(Recorded information)

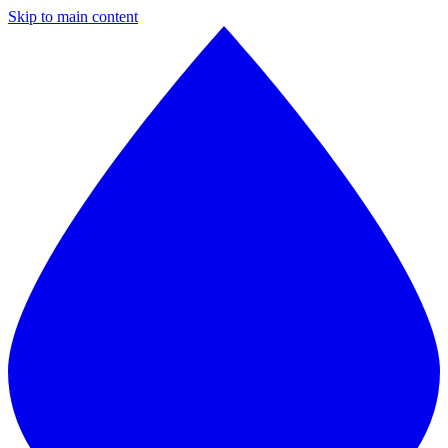
Skip to main content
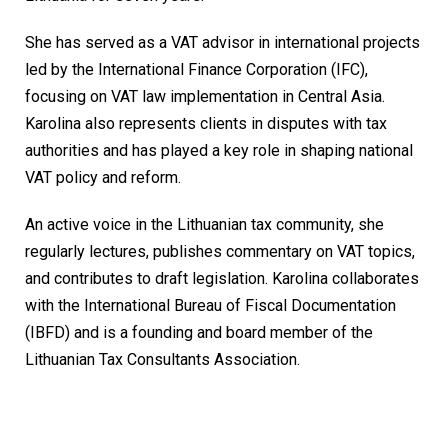
She has served as a VAT advisor in international projects
led by the International Finance Corporation (IFC),
focusing on VAT law implementation in Central Asia.
Karolina also represents clients in disputes with tax
authorities and has played a key role in shaping national
VAT policy and reform.
An active voice in the Lithuanian tax community, she
regularly lectures, publishes commentary on VAT topics,
and contributes to draft legislation. Karolina collaborates
with the International Bureau of Fiscal Documentation
(IBFD) and is a founding and board member of the
Lithuanian Tax Consultants Association.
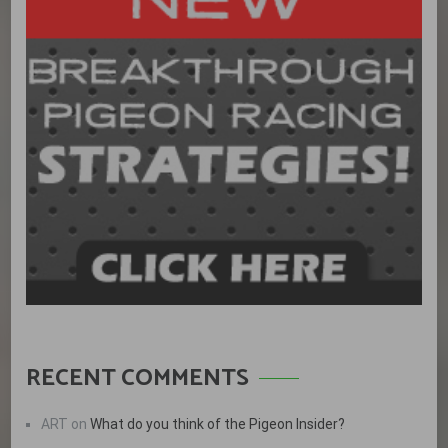
RECENT COMMENTS
ART
on
What do you think of the Pigeon Insider?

(End Recorded information)

## What the exercise asks
Give again exactly the lines from the one holding "regularly lectures, publishes" to the final line of the records, both ends included; any pictures stay out.

## Written solution
regularly lectures, publishes commentary on VAT topics,
and contributes to draft legislation. Karolina collaborates
with the International Bureau of Fiscal Documentation
(IBFD) and is a founding and board member of the
Lithuanian Tax Consultants Association.
RECENT COMMENTS
ART
on
What do you think of the Pigeon Insider?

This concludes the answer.